An Australian drug courier, Martin Stephens, caught at Denpasar Airport with more than three kilograms of heroin strapped to him, was one of Ruggiero’s friends and a good customer. He would book the office for rendezvous with his Indonesian fiancée, Christine. They’d met in the jail while she was visiting someone else. She was a slightly older woman, who had an eight-year-old daughter. He was part of a high-profile drug syndicate dubbed the ‘Bali Nine’, comprising nine young Australians. When the two made eye contact across the visitors’ room, he amorously poked his tongue out and that was it. Despite his life sentence, she began the rigorous routine of visiting her boyfriend daily in Hotel K.

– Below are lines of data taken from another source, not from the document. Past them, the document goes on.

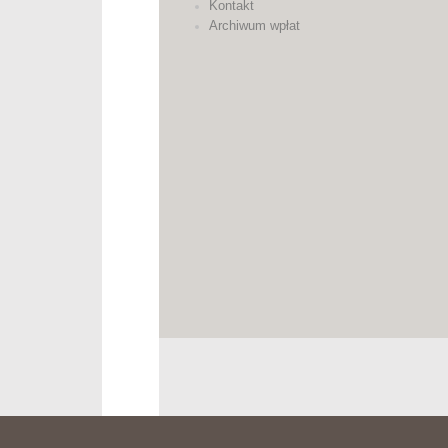
Kontakt
Archiwum wpłat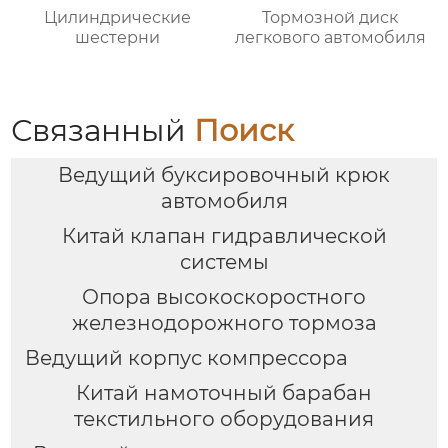
Цилиндрические
Тормозной диск
шестерни
легкового автомобиля
Связанный
Поиск
Ведущий буксировочный крюк
автомобиля
Китай клапан гидравлической
системы
Опора высокоскоростного
железнодорожного тормоза
Ведущий корпус компрессора
Китай намоточный барабан
текстильного оборудования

Each morning she’d stand out the front of the jail in the blazing sun among a crowd of visitors, all pushing and shoving to get in first. Then she’d pay the 5000 rupiah (70 cent) fee to get inside the front door, some days having her bags rifled and her body searched. Inside, she’d pay the guards another 5000 rupiah to bring Martin from his cell. Her daily ritual was to bring his breakfast – fried chicken and chicken paprika were his favourites. Then she’d wait. When Martin arrived, they’d sit on the tiled floor, sweating, crammed among three hundred or so others, vanishing into their own little world wearing earpieces to listen to music. Oblivious to the people around them, including his devoted mother, Michelle, who would often be sitting right beside them, they’d passionately kiss. In the late afternoon or at night, Martin would pay to allow Christine to come in for sex. The two guards at the front door usually took 50,000 rupiah each, and he also paid Ruggiero for the office. The price went up when police were stationed out the front of Hotel K in a security boost. It simply meant an extra sling to the cops. However, Ruggiero sometimes waived Martin’s fee, offering him a gratis corner, so long as he didn’t mind sharing an office.